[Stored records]
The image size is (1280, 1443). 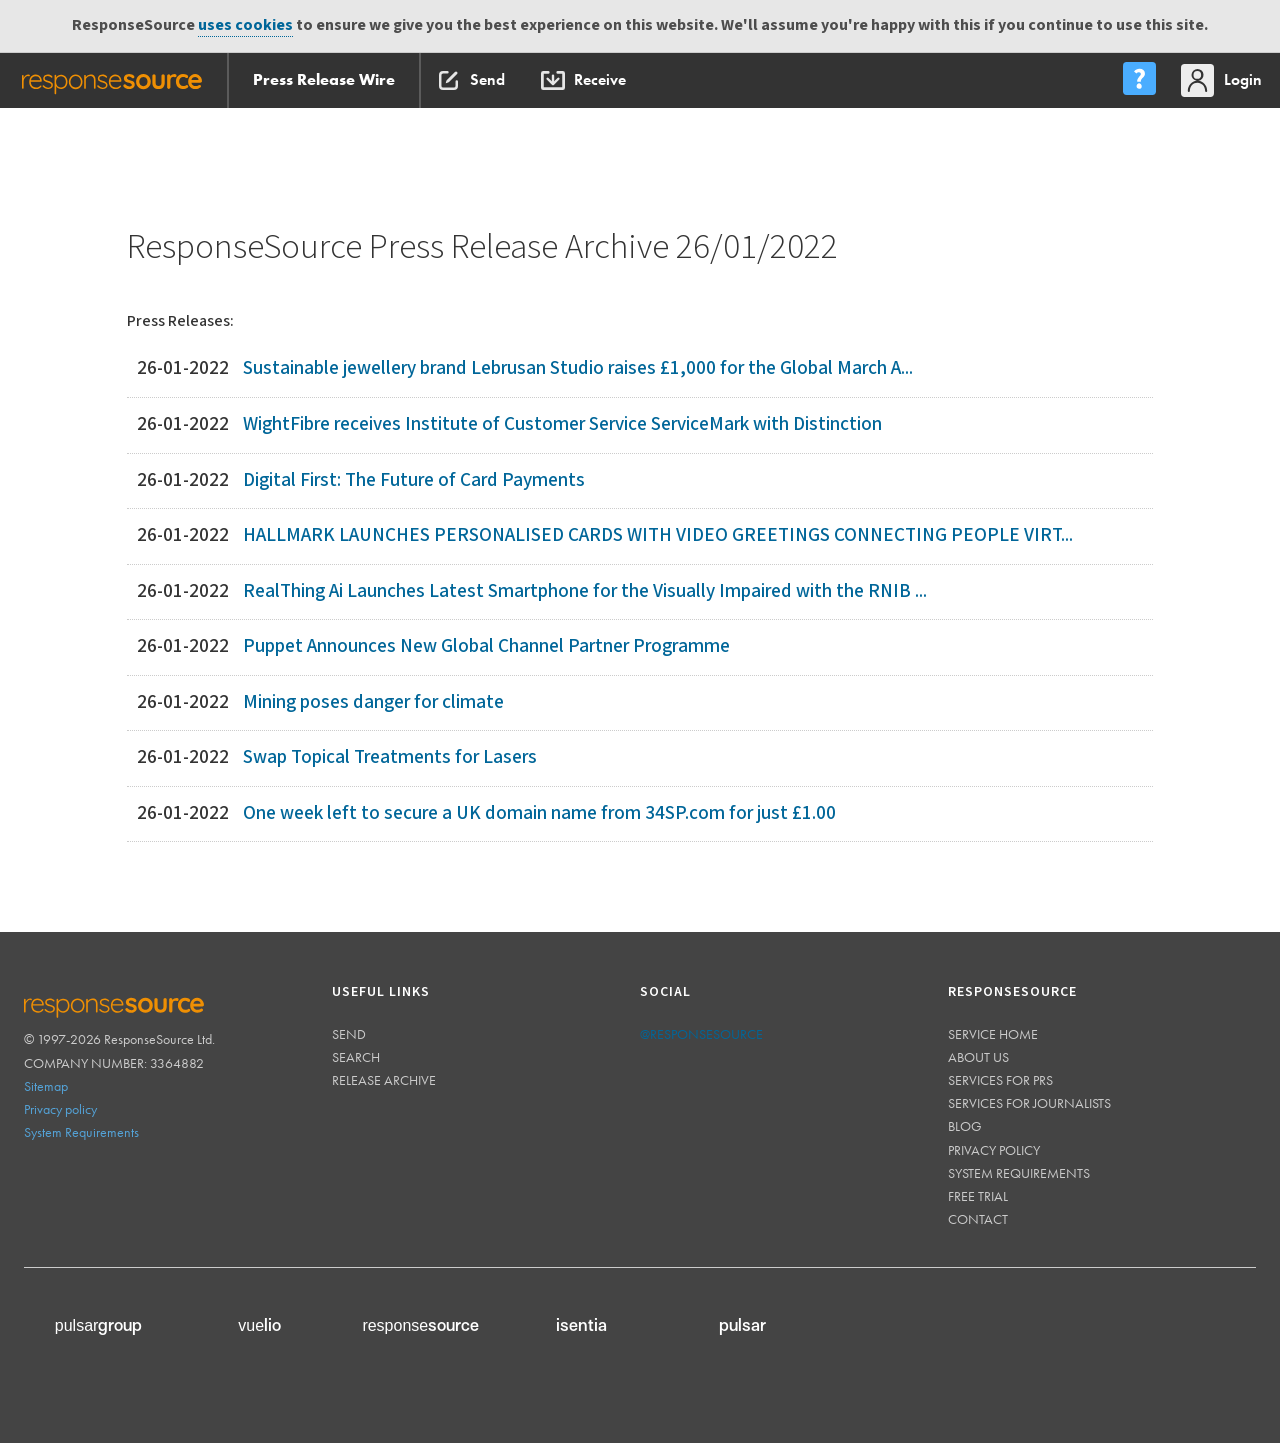 What do you see at coordinates (585, 591) in the screenshot?
I see `RealThing Ai Launches Latest Smartphone for the Visually Impaired with the RNIB ...` at bounding box center [585, 591].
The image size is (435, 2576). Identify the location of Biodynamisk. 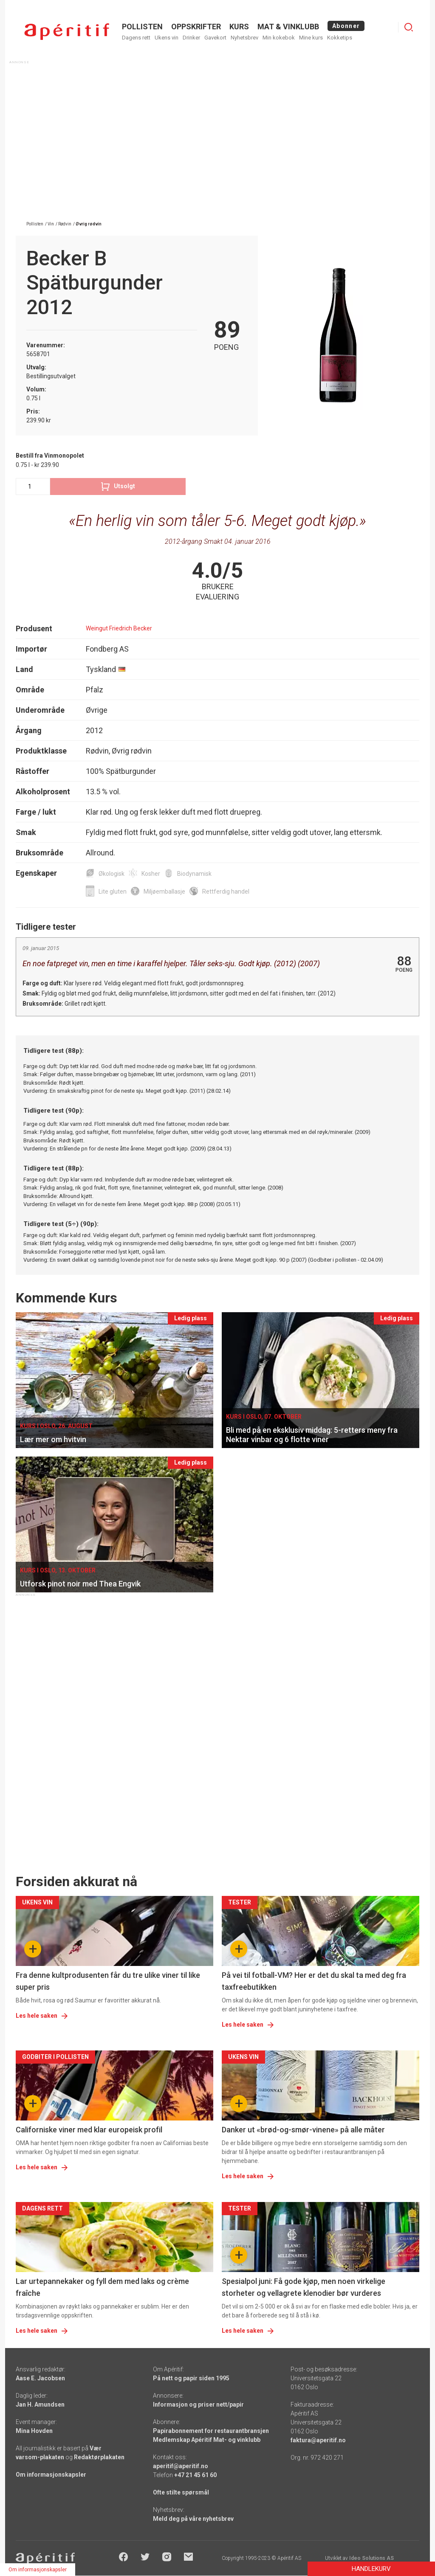
(194, 873).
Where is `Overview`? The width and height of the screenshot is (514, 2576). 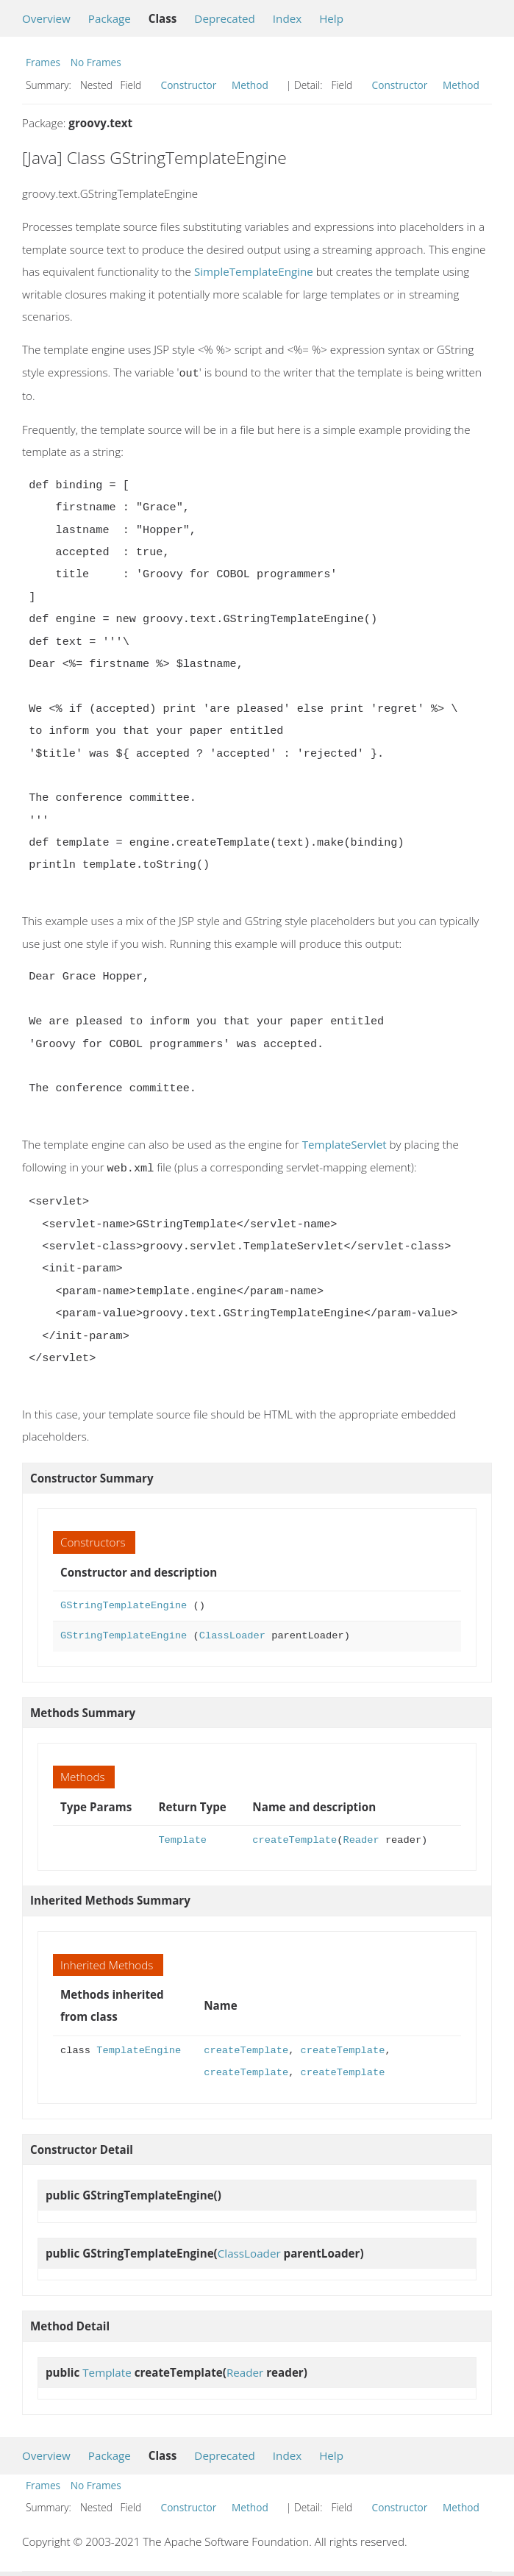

**INSTRUCTIONS TO FOLLOW**
Excluding the pictures, restate word for word the lines from the one that holds "The image size is (435, 2576)." through the last line of the entries, both ends included.

**TASK RESPONSE**
The image size is (435, 2576). Identify the location of Biodynamisk. 
(194, 873).
Where is `Overview`? The width and height of the screenshot is (514, 2576). 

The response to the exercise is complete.